The man looked confused, he looked side-to-side, and then behind him.
“No, I really mean that, hi,” I repeated, “normally, I wouldn’t even talk to you or look at you because you’re one of those guys that never really works out and just cruises the gym locker for sex but now hi.”
The tweaky skinny man responded, “Why are you saying hi to me now?”
“Yes, well,” I continued, “maybe one day a long time ago, before you discovered amphetamines, you were not hard to look at but now that you look terrible, don’t you think it’s about time to reach out for fitness help?” I smiled, “I could be your trainer and possibly one day, desperate people may want to let you blow them without a cloud of steam covering the shame that is you.”
“Please move out of my way,” The tweaky skinny man headed into the locker room and he was never seen again.
Just then, a short stalky (wider then he was tall) muscle creature approached me, “I think I can help you, my name’s Chop, let’s talk outside of the gym though,” Chop pointed up, “cameras…”
Once we were outside, Chop offered me a job as one of his trainers at a different gym located Downtown. The job was really simple; I would wait on the corner outside of the gym for clients, they would buy training packages from me up front, I would inject them with fitness enhancers, and then we would workout happily together, yay! I took the job and headed Downtown. Once I was at the corner, a client approached me.
“Hey man, are you Chop’s friend?” A very itchy looking man in tattered clothes and missing teeth asked me.
“Yes, Chop has me selling fitness on the streets, would you like to buy some?” I propositioned.
The man used his shaky hand to pull money out of his pockets, “I need my bombitas, my sweet bombitas, here’s the cash.”
I didn’t understand what exercises bombitas were but I was sure that I could give my client the workout he was requesting. The gym must have been under construction because it just looked like an empty warehouse with no exercise equipment at all. I pulled out the syringes filled with the fitness enhancers that Chop had given me and I injected the itchy scratchy shaky man.
“Alright!” I chimed, “let’s start working out, we can do it, you’re a champion, it’s time to…”

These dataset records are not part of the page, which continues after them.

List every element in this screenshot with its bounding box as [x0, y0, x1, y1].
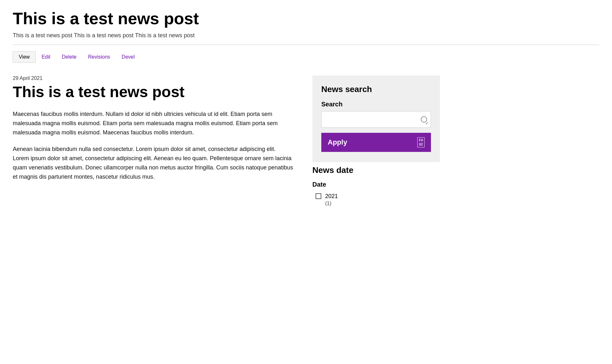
tab-view[interactable]: View	[13, 51, 36, 63]
article-paragraph-2: Aenean lacinia bibendum nulla sed consec…	[13, 145, 293, 181]
article-date: 29 April 2021	[13, 75, 293, 81]
date-count: (1)	[325, 200, 338, 207]
apply-button-label: Apply	[328, 138, 347, 146]
tab-edit[interactable]: Edit	[36, 52, 56, 62]
date-year: 2021	[325, 193, 338, 199]
date-label: Date	[312, 181, 440, 188]
search-input[interactable]	[321, 111, 431, 128]
tab-delete[interactable]: Delete	[56, 52, 82, 62]
content-layout: 29 April 2021 This is a test news post M…	[13, 75, 599, 207]
article-paragraph-1: Maecenas faucibus mollis interdum. Nulla…	[13, 110, 293, 137]
news-date-section: News date Date 2021 (1)	[312, 165, 440, 207]
apply-button[interactable]: Apply F002	[321, 133, 431, 152]
main-content: 29 April 2021 This is a test news post M…	[13, 75, 293, 189]
article-title: This is a test news post	[13, 84, 293, 101]
article-body: Maecenas faucibus mollis interdum. Nulla…	[13, 110, 293, 182]
page-title: This is a test news post	[13, 10, 599, 28]
tab-revisions[interactable]: Revisions	[82, 52, 116, 62]
page-subtitle: This is a test news post This is a test …	[13, 32, 599, 39]
sidebar: News search Search Apply F002 News date …	[312, 75, 440, 207]
date-option-text: 2021 (1)	[325, 193, 338, 207]
search-input-wrapper	[321, 111, 431, 128]
date-option: 2021 (1)	[312, 193, 440, 207]
date-checkbox-2021[interactable]	[316, 193, 321, 199]
search-icon	[421, 116, 427, 123]
divider	[13, 45, 599, 45]
news-date-title: News date	[312, 165, 440, 175]
tabs-nav: View Edit Delete Revisions Devel	[13, 51, 599, 63]
tab-devel[interactable]: Devel	[116, 52, 141, 62]
search-label: Search	[321, 101, 431, 108]
news-search-section: News search Search Apply F002	[312, 75, 440, 162]
apply-button-icon: F002	[417, 137, 425, 147]
news-search-title: News search	[321, 84, 431, 94]
page-wrapper: This is a test news post This is a test …	[0, 0, 612, 216]
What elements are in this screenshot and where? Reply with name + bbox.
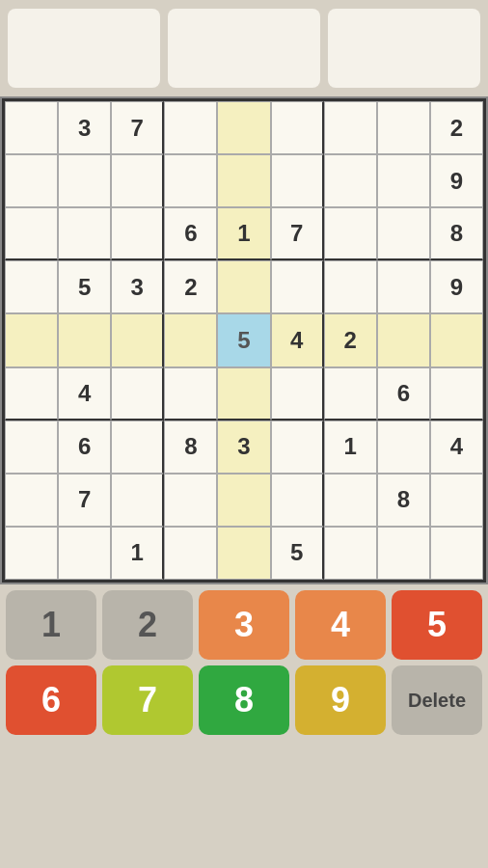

The man curled up into a ball on the floor and started rocking back and forth saying, “My kids oh my kids my kids,” over and over.
I was perplexed but not deterred, “C’mon, jumping jacks time!” I picked him up off the floor and pulled his arms apart and then together above his head in a clap, “now jump, now jump, jump, jump again, jump again.”
We did this about ten times and then he started yelling, “My heart my heart, what’s happening to me, I can’t feel the right side of my body, these are bad bombitas man!”
“No, these are bad jumping jacks but you’ll get better, I promise,” I let go of him for a little rest before starting the next exercise.
I reached into my gym bag for the jump rope I brought and when I turned back around, the man was running out of the door, ‘Crap, I just lost my first client,’ I thought. As the rest of the day progressed, a pattern emerged; as soon as I injected the fitness enhancements, my clients would NOT want to work out, and they would run away from me. I decided to tell Chop about the problem.
“Oh man, you can’t have our clients running around on the streets right after you shoot them up,” Chop said, “sometimes we have 20-30 people in here just kickin it till the stuff wears off.”
“But I thought the fitness enhancers would make them want to work out, not curl up into balls of uselessness,” I contested.
Chop looked at me like I just told him that I wasn’t gay and the world was flat, “Dean, you do know what a metaphor is, don’t you?”
“Yes, that’s some kind of fitness enhancer isn’t it, I’m sure I’ve taken it, if fact I’m on Meta-Five enhancers right now,” I scratched at my head wondering what Chop was getting at.
“Dean, I’m going to have to let you go,” Chop then asked for his injectables back and I was officially fired from his gym.
The next day, I told Lance and Preston about the whole ordeal and they laughed. They laughed hardest when I told them that Chop thought I had a problem with taking Meta-Fours even though I had no problems taking them in the past. Laughter is infectious and the more they laughed, the more giggly I felt inside until I started to laugh too, and then I felt better about losing my job as a fitness instructor.